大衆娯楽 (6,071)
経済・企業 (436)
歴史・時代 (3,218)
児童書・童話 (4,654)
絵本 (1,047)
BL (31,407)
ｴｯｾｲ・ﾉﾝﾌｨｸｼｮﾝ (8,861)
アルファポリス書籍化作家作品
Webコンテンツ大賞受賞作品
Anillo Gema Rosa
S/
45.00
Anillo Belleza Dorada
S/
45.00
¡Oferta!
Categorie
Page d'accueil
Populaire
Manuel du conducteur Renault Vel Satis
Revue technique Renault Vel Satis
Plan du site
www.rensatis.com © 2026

==

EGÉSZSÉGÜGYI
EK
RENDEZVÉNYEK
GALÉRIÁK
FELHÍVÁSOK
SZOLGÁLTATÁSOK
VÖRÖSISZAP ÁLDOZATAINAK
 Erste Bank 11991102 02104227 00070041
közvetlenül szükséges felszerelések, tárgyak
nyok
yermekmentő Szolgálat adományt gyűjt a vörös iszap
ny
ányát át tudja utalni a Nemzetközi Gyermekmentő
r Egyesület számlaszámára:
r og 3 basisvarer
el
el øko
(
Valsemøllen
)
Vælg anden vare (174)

Work order: Return a copy of each line in the entries that carries the string "Anillo".

Exercise solution:
Anillo Gema Rosa
Anillo Belleza Dorada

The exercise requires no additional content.